Unlike a number of local authorities that have sought to move rapidly towards implementation, Highland Council has taken a measured and collaborative approach to the development of its Visitor Levy proposals. Throughout the process, the Council has engaged constructively with industry representatives, listened to consultation feedback, responded to legislative changes and continued to seek additional evidence before reaching any final decision.
The ASSC has welcomed this approach and has encouraged Members to continue along that path.
The Council’s report confirms that a number of important pieces of work remain ongoing.
Updated national Visitor Levy guidance has not yet been published, a new Economic Impact Assessment examining fixed-rate levy options remains underway, and no Scottish local authority has yet demonstrated the long-term impacts of a Visitor Levy in practice.
In its briefing, the ASSC argues that these are precisely the reasons why Highland Council should continue to proceed carefully.
Rather than rushing towards a preferred scheme, the ASSC believes Members should ensure that decisions are informed by the fullest possible evidence base, including a clear understanding of the potential impacts on visitor demand, business performance, competitiveness and future investment.
The Council’s own report highlights the importance of tourism to the Highland economy.
Latest STEAM figures show that Highland welcomed approximately 9.4 million visitors in 2024, generating around £2.129 billion in direct visitor expenditure. Visitor numbers have increased by approximately 82% since 2012, while visitor spending has increased by almost 79% over the same period.
These figures demonstrate the continued success of Highland as one of Scotland’s premier visitor destinations.
The ASSC notes that the question before Members is therefore not whether visitors contribute to the Highland economy. They already do.

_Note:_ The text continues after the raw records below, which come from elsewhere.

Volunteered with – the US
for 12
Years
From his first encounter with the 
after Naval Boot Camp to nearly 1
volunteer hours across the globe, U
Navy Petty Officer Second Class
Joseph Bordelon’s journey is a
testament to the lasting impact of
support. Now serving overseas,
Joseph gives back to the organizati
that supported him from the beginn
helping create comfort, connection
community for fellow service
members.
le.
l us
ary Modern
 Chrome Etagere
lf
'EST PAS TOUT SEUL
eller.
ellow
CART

The key question is whether a Visitor Levy will strengthen that success or risk undermining it, and whether sufficient evidence exists to make that assessment with confidence.

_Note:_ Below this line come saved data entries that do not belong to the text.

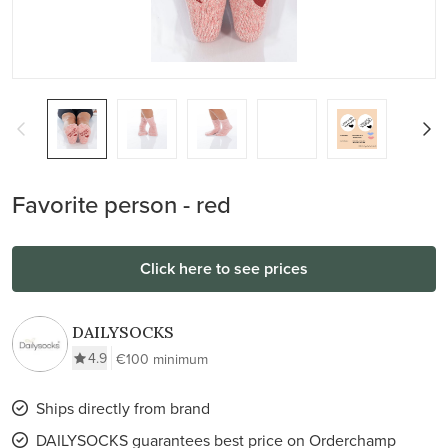
Favorite person - red
Click here to see prices
DAILYSOCKS
4.9
€100 minimum
Ships directly from brand
DAILYSOCKS guarantees best price on Orderchamp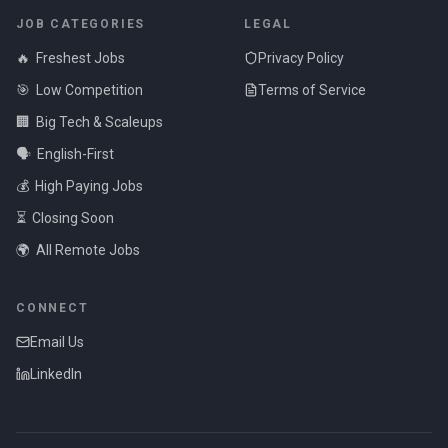
JOB CATEGORIES
LEGAL
🔥
Freshest Jobs
Privacy Policy
🎯
Low Competition
Terms of Service
🏢
Big Tech & Scaleups
🗣️
English-First
💰
High Paying Jobs
⏳
Closing Soon
🌍
All Remote Jobs
CONNECT
Email Us
LinkedIn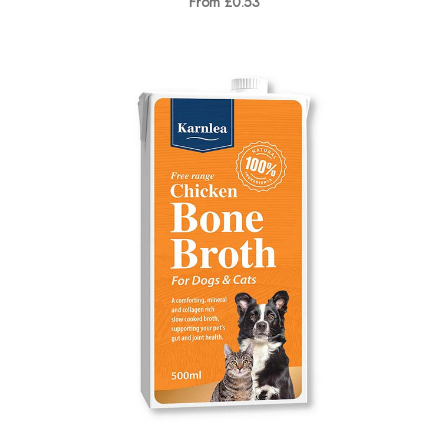
From £0.53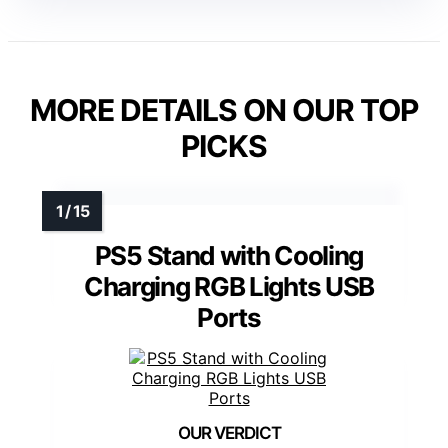
MORE DETAILS ON OUR TOP
PICKS
PS5 Stand with Cooling
Charging RGB Lights USB
Ports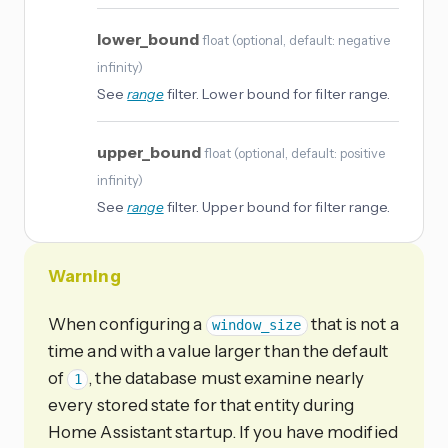
lower_bound
float
(
optional
, default: negative
infinity
)
See
range
filter. Lower bound for filter range.
upper_bound
float
(
optional
, default: positive
infinity
)
See
range
filter. Upper bound for filter range.
Warning
When configuring a
that is not a
window_size
time and with a value larger than the default
of
, the database must examine nearly
1
every stored state for that entity during
Home Assistant startup. If you have modified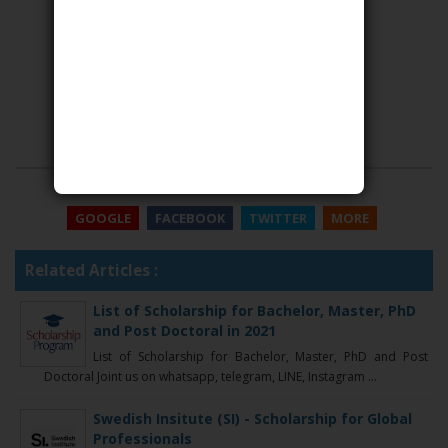
SHARE THIS
GOOGLE
FACEBOOK
TWITTER
MORE
Related Articles :
List of Scholarship for Bachelor, Master, PhD
and Post Doctoral in 2021
List of Scholarship for Bachelor, Master, PhD and Post
Doctoral Joint us on whatsapp, telegram, LINE, Instagram ...
Swedish Insitute (SI) - Scholarship for Global
Professionals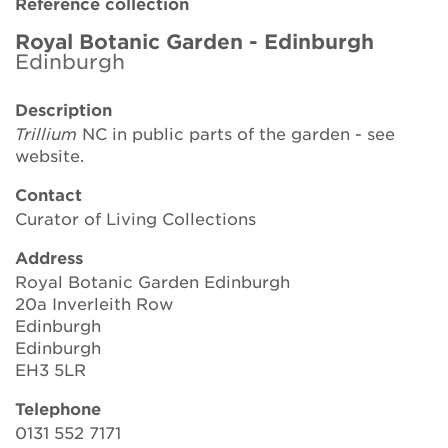
Reference collection
Brickell Award
Royal Botanic Garden - Edinburgh
Edinburgh
Resources for National Collection Holders
Description
Persephone
Trillium
NC in public parts of the garden - see
website.
Get involved
Contact
News
Curator of Living Collections
Events
Address
Royal Botanic Garden Edinburgh
Groups
20a Inverleith Row
Edinburgh
About Us
Edinburgh
EH3 5LR
Newsletter
Telephone
0131 552 7171
Contact Us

The ASSC briefing also welcomes Highland Council’s decision to commission a fresh Economic Impact Assessment examining fixed-rate levy options.
The Association believes this assessment should look beyond simple revenue projections and consider a wider range of factors including visitor demand, business turnover, employment, Gross Value Added (GVA), impacts on island and rural communities, administrative burdens and potential VAT implications for small and micro-businesses.

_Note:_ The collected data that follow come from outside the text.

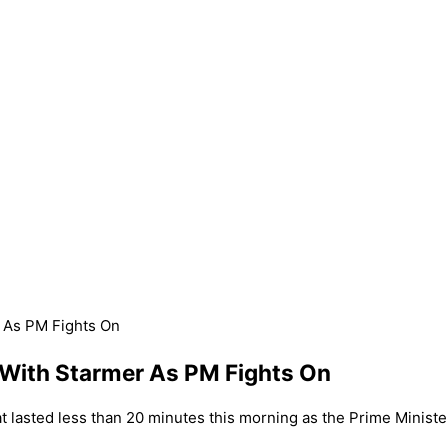
r As PM Fights On
s With Starmer As PM Fights On
t lasted less than 20 minutes this morning as the Prime Ministe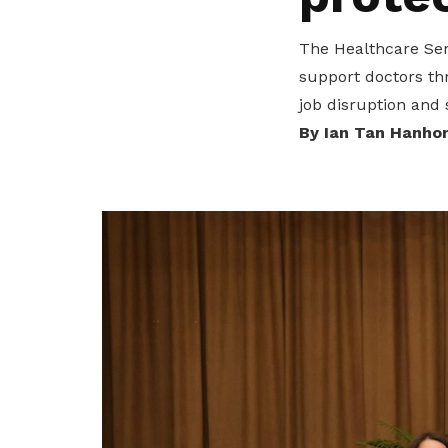
privileges
The Healthcare Ser
Be a member
support doctors th
job disruption and 
By Ian Tan Hanho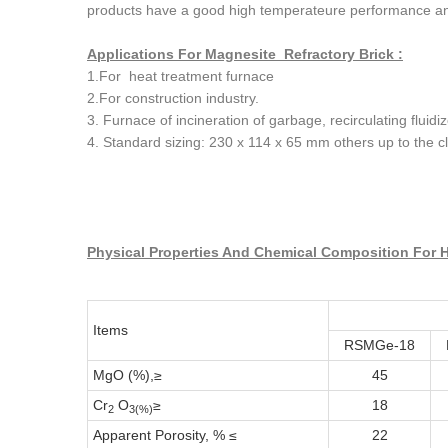
products have a good high temperateure performance an
Applications For Magnesite Refractory Brick :
1.For heat treatment furnace
2.For construction industry.
3. Furnace of incineration of garbage, recirculating fluid
4. Standard sizing: 230 x 114 x 65 mm others up to the cl
Physical Properties And Chemical Composition For H
Items
RSMGe-18
MgO (%),≥
45
Cr
O
≥
18
2
3(%)
Apparent Porosity, % ≤
22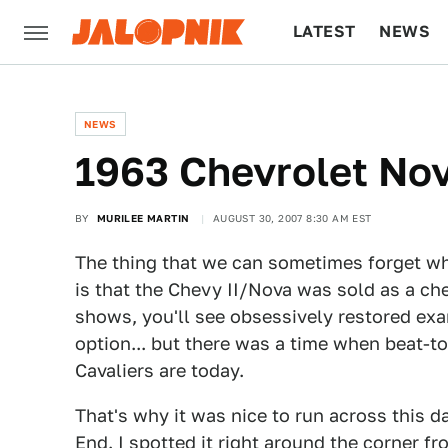
LATEST
NEWS
CULTURE
TECH
NEWS
1963 Chevrolet Nov
BY
MURILEE MARTIN
AUGUST 30, 2007 8:30 AM EST
The thing that we can sometimes forget whe
is that the Chevy II/Nova was sold as a c
shows, you'll see obsessively restored exa
option... but there was a time when beat-
Cavaliers are today.
That's why it was nice to run across this d
End. I spotted it right around the corner f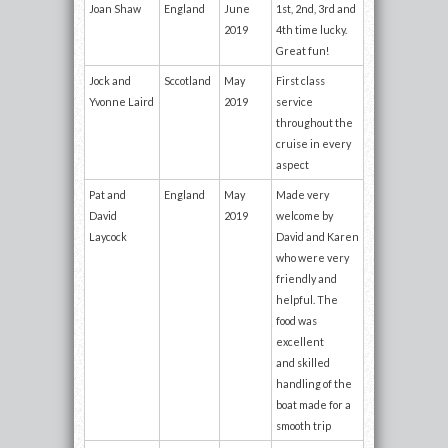
Joan Shaw
England
June
1st, 2nd, 3rd and
2019
4th time lucky.
Great fun!
Jock and
Sccotland
May
First class
Yvonne Laird
2019
service
throughout the
cruise in every
aspect
Pat and
England
May
Made very
David
2019
welcome by
Laycock
David and Karen
who were very
friendly and
helpful. The
food was
excellent
and skilled
handling of the
boat made for a
smooth trip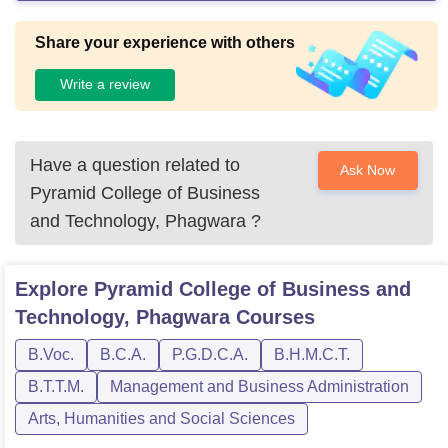
Share your experience with others
Write a review
Have a question related to
Ask Now
Pyramid College of Business
and Technology, Phagwara
?
Explore
Pyramid College of Business and
Technology, Phagwara
Courses
B.Voc.
B.C.A.
P.G.D.C.A.
B.H.M.C.T.
B.T.T.M.
Management and Business Administration
Arts, Humanities and Social Sciences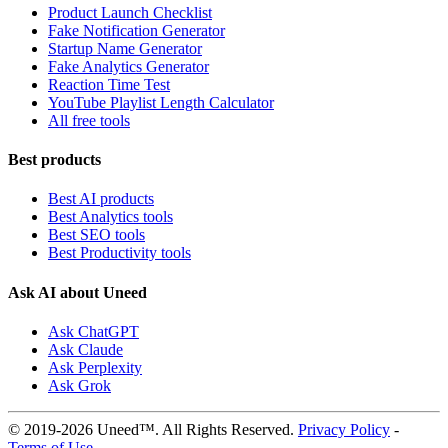
Product Launch Checklist
Fake Notification Generator
Startup Name Generator
Fake Analytics Generator
Reaction Time Test
YouTube Playlist Length Calculator
All free tools
Best products
Best AI products
Best Analytics tools
Best SEO tools
Best Productivity tools
Ask AI about Uneed
Ask ChatGPT
Ask Claude
Ask Perplexity
Ask Grok
© 2019-2026 Uneed™. All Rights Reserved.
Privacy Policy
-
Terms of Use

For many tourism businesses, particularly those operating in rural and island communities, the practical implications of a levy may be as important as the revenue it generates.
Fiona Campbell MBE, Chief Executive of the ASSC, said:
“Highland Council deserves credit for the way it has approached this discussion.
“The Council has engaged with industry, listened to feedback, responded to legislative changes and sought further evidence before reaching any final decision. That is exactly what evidence-led policymaking should look like.
“Our briefing does not seek to oppose discussion of a Visitor Levy. Rather, it asks whether now is the right time to move towards a preferred scheme when important pieces of evidence are still being developed.
“Tourism is one of Highland’s greatest economic strengths. Before introducing a Visitor Levy, we believe Members should ensure they have the fullest possible understanding of both the potential benefits and the potential consequences.
“The Council has commissioned further evidence. It has not yet received it. The national guidance has not yet been published. No Scottish authority has yet demonstrated long-term outcomes.
“Given those facts, the most evidence-led course of action may simply be to continue doing what Highland Council has done well so far: take the time to get it right.”